Katie’s hands were pale where they weren’t blotched with kaleidoscopic chalk dust, but she bent over to resume her picture regardless. “Why would I stop drawing?”
“That’s my point. Something really big would have to happen to you for you to stop drawing, right? Like, something serious or sad or scary.”
“I mean, I guess so.” She said. She exchanged a pale blue for dark gray, and began to fill in a big section with heavy even strokes, the chalk scraping across the pavement with a regular shrrrrrk-shrrrk-shrrrrk. “But that’s different. I mean, drawing’s like a skill. It’s art. It’s what I want to do. Whistling’s just…” She paused her scraping to consider. “Whistling’s trivial,” she concluded, pleased with the vocabulary word. “He doesn’t even know he’s doing it half the time.”

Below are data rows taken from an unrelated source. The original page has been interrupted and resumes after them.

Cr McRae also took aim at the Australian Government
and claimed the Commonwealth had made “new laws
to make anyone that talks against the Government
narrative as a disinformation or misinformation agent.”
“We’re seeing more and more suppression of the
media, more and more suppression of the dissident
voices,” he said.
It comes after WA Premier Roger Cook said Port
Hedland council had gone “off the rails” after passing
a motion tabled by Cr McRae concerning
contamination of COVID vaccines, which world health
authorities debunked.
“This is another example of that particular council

“He’s not doing it at all anymore. Don’t you think that’s weird?” The frozen pavement sapped Carson’s body heat through the legs of his jeans, so he stood up and rubbed his knees.
Katie had solved that particular problem with hockey pads. “How do you even know he stopped? Maybe he’s just been doing it when you weren’t around.”
“I first noticed it on Tuesday, because we had basketball in gym, and he always does the Harlem Globetrotters song. Always. But on Tuesday, he didn’t.”
“Maybe someone made fun of him for it.”
“That’s never stopped him before. Anyway, I noticed it then, and then I guess I was already feeling like something was wrong, because it just felt… off. But I couldn’t figure out what it was. So I started paying attention to him, and I haven’t heard him whistle a note in the five days since then.”
Katie finished filling in one of the crevasse’s cracks, and then stood to examine her handiwork from the proper angle. “So okay, maybe something happened. Did you ask him about it?”
“I did. Right after school on Friday. I just laid it out: ‘Harvey, how come you stopped whistling?’”
He paused, and Katie scowled. “Well?”
“He said that he hadn’t stopped whistling. And then when I told him about the basketball and everything else, he said that I was imagining things. And then I kinda got mad, because he was acting like I was being stupid. Not even confused, but just like I was making some kind of stupid joke. So I told him to prove it by whistling right then.”
“How was that supposed to prove anything?”
“I don’t know, I was mad. But then he couldn’t do it!”
“Well, he probably didn’t like being told to whistle on command, but… Wait, did you say wouldn’t or couldn’t?”
“He tried, Katie!” Carson’s mop of hair was at the mercy of the winds, and his eyes glistened. “I saw him try to do it, and he couldn’t. He tried to pass it off like that, that he wasn’t going to do it just because I told him, but I saw him try, and I saw him look scared when it didn’t work.”
“Are you suggesting that Harvey forgot how to whistle?”
Carson chewed on his lower lip for a while, his cheeks and nose reddened from the cold. “I’m suggesting,” he said at last. “That he’s not Harvey.”